Nickelsburg wrote that the state is anticipated to experience a mild economic contraction for the balance of the year. But he predicted a resurgence in the technology, durable goods and construction sectors that will help rejuvenate the economy and "lead to superior growth in the Golden State once again."
According to the report, the state's unemployment rate has remained above 5% for the 18 months that ended in April, when the rate was 1.1 percentage points higher than the nation as a whole.
Decreases in employment in the entertainment industry and reductions in the technology and manufacturing sectors have played a large role in the problem, Nickelsburg wrote.

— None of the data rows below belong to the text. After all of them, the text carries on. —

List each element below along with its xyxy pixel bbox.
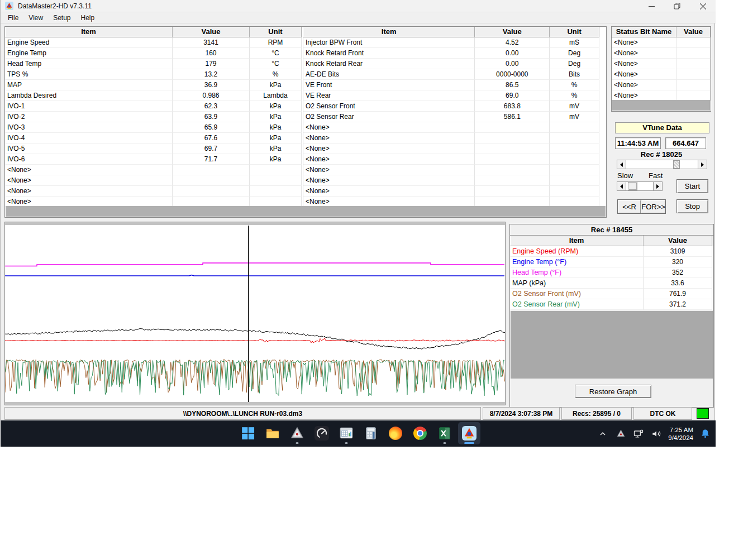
cell <box>676 80 711 90</box>
menu-view[interactable]: View <box>23 13 48 23</box>
table-row[interactable]: AE-DE Bits0000-0000Bits <box>303 69 599 80</box>
excel-button[interactable] <box>433 422 456 444</box>
graph-panel[interactable] <box>4 222 506 405</box>
table-row[interactable]: Engine Speed3141RPM <box>5 37 302 48</box>
spreadsheet-app-button[interactable] <box>335 422 358 444</box>
table-row[interactable]: IVO-162.3kPa <box>5 101 302 112</box>
record-detail-row[interactable]: O2 Sensor Rear (mV)371.2 <box>510 299 713 310</box>
table-scroll-filler[interactable] <box>6 206 606 217</box>
reverse-button[interactable]: <<R <box>617 199 641 214</box>
speed-left-arrow[interactable] <box>617 182 626 190</box>
col-header-value[interactable]: Value <box>173 27 250 37</box>
cell: <None> <box>612 69 676 80</box>
record-position-scrollbar[interactable] <box>617 160 707 169</box>
table-row[interactable]: IVO-467.6kPa <box>5 133 302 143</box>
scrollbar-thumb[interactable] <box>673 160 680 169</box>
record-detail-row[interactable]: MAP (kPa)33.6 <box>510 278 713 289</box>
table-row[interactable]: <None> <box>5 165 302 175</box>
table-row[interactable]: <None> <box>303 143 599 154</box>
table-row[interactable]: <None> <box>5 175 302 186</box>
table-row[interactable]: IVO-569.7kPa <box>5 143 302 154</box>
scroll-right-arrow[interactable] <box>698 160 707 169</box>
table-row[interactable]: MAP36.9kPa <box>5 80 302 90</box>
col-header-item[interactable]: Item <box>5 27 173 37</box>
col-header-value[interactable]: Value <box>475 27 550 37</box>
col-header-status-bit-name[interactable]: Status Bit Name <box>612 27 676 37</box>
dyno-triangle-app-button[interactable] <box>286 422 308 444</box>
restore-graph-button[interactable]: Restore Graph <box>575 385 651 398</box>
table-row[interactable]: IVO-671.7kPa <box>5 154 302 165</box>
table-row[interactable]: <None> <box>303 154 599 165</box>
table-row[interactable]: <None> <box>5 186 302 197</box>
table-row[interactable]: <None> <box>303 186 599 197</box>
table-row[interactable]: VE Rear69.0% <box>303 90 599 101</box>
restore-button[interactable] <box>664 0 690 12</box>
playback-speed-scrollbar[interactable] <box>617 181 663 191</box>
calculator-app-button[interactable] <box>360 422 382 444</box>
start-button[interactable]: Start <box>676 179 708 193</box>
tray-notification-bell-icon[interactable] <box>699 428 711 440</box>
speed-thumb[interactable] <box>628 182 637 190</box>
minimize-button[interactable] <box>639 0 664 12</box>
chrome-button[interactable] <box>409 422 431 444</box>
col-header-unit[interactable]: Unit <box>550 27 599 37</box>
table-row[interactable]: Engine Temp160°C <box>5 48 302 59</box>
table-row[interactable]: IVO-365.9kPa <box>5 122 302 133</box>
status-bit-row[interactable]: <None> <box>612 37 711 48</box>
col-header-item[interactable]: Item <box>303 27 475 37</box>
tray-dyno-app-icon[interactable] <box>614 428 627 440</box>
speed-right-arrow[interactable] <box>653 182 662 190</box>
table-row[interactable]: Head Temp179°C <box>5 59 302 69</box>
scroll-left-arrow[interactable] <box>617 160 626 169</box>
menu-setup[interactable]: Setup <box>48 13 75 23</box>
cell: <None> <box>303 122 475 133</box>
statusbar-datetime: 8/7/2024 3:07:38 PM <box>483 407 560 420</box>
tray-network-display-icon[interactable] <box>632 428 645 440</box>
record-detail-row[interactable]: O2 Sensor Front (mV)761.9 <box>510 289 713 299</box>
firefox-button[interactable] <box>384 422 407 444</box>
start-button[interactable] <box>237 422 259 444</box>
table-row[interactable]: IVO-263.9kPa <box>5 112 302 122</box>
table-row[interactable]: <None> <box>303 165 599 175</box>
table-row[interactable]: O2 Sensor Front683.8mV <box>303 101 599 112</box>
table-row[interactable]: <None> <box>303 133 599 143</box>
table-row[interactable]: Knock Retard Rear0.00Deg <box>303 59 599 69</box>
table-row[interactable]: Knock Retard Front0.00Deg <box>303 48 599 59</box>
file-explorer-button[interactable] <box>261 422 284 444</box>
datamaster-button[interactable] <box>458 422 480 444</box>
table-row[interactable]: <None> <box>303 175 599 186</box>
table-row[interactable]: O2 Sensor Rear586.1mV <box>303 112 599 122</box>
tray-speaker-icon[interactable] <box>650 428 663 440</box>
col-header-item[interactable]: Item <box>510 236 644 246</box>
tray-clock[interactable]: 7:25 AM 9/4/2024 <box>668 426 693 442</box>
record-detail-row[interactable]: Engine Temp (°F)320 <box>510 257 713 267</box>
cell: kPa <box>250 80 302 90</box>
forward-button[interactable]: FOR>> <box>641 199 666 214</box>
status-bit-row[interactable]: <None> <box>612 59 711 69</box>
status-bit-row[interactable]: <None> <box>612 80 711 90</box>
stop-button[interactable]: Stop <box>676 199 708 213</box>
tray-chevron-up-icon[interactable] <box>597 428 609 440</box>
close-button[interactable] <box>690 0 716 12</box>
table-row[interactable]: Lambda Desired0.986Lambda <box>5 90 302 101</box>
graph-top-strip <box>5 222 505 225</box>
data-graph[interactable] <box>5 226 505 402</box>
menu-help[interactable]: Help <box>76 13 100 23</box>
col-header-value[interactable]: Value <box>676 27 711 37</box>
col-header-unit[interactable]: Unit <box>250 27 302 37</box>
status-bit-row[interactable]: <None> <box>612 69 711 80</box>
chrome-icon <box>413 427 427 440</box>
record-detail-row[interactable]: Head Temp (°F)352 <box>510 267 713 278</box>
status-bit-row[interactable]: <None> <box>612 48 711 59</box>
table-row[interactable]: TPS %13.2% <box>5 69 302 80</box>
table-row[interactable]: <None> <box>303 122 599 133</box>
col-header-value[interactable]: Value <box>644 236 712 246</box>
record-detail-row[interactable]: Engine Speed (RPM)3109 <box>510 246 713 257</box>
cell <box>475 186 550 197</box>
table-row[interactable]: VE Front86.5% <box>303 80 599 90</box>
cell: 67.6 <box>173 133 250 143</box>
gauge-app-button[interactable] <box>311 422 333 444</box>
menu-file[interactable]: File <box>3 13 23 23</box>
table-row[interactable]: Injector BPW Front4.52mS <box>303 37 599 48</box>
table-scroll-filler[interactable] <box>612 100 710 111</box>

"In the first three months of 2025, the number of payroll jobs in the state declined," he wrote. "There was a small gain of 17,000 jobs in April leaving a deficit of approximately 50,000 jobs for the year. This is the background upon which deportations of some of California's workforce will happen."
The Trump administration's commitment to mass deportations is expected to have continued impacts in the state, along with cuts in federal health care funding -- all affecting health care, social services, retail and leisure/hospitality industries, along with impacts on construction and non- durable goods manufacturing.
"For the California economy to grow faster than the U.S. economy, as it is accustomed to do, durable goods manufacturing including aerospace and technology laden sectors will have to rebound strongly," Nickelsburg wrote. "Aerospace should benefit from the return to normal production at Boeing and Airbus and increased emphasis on space exploration and satellite production."
Nickelsburg predicted a recovery for the state economy will begin next year, with economic growth picking up more steam in 2027. But for this year, the unemployment rate could peak at 6.1%, while averaging 5.8% for the year -- followed by average rates of 5.6% and 4.4% in the next two years.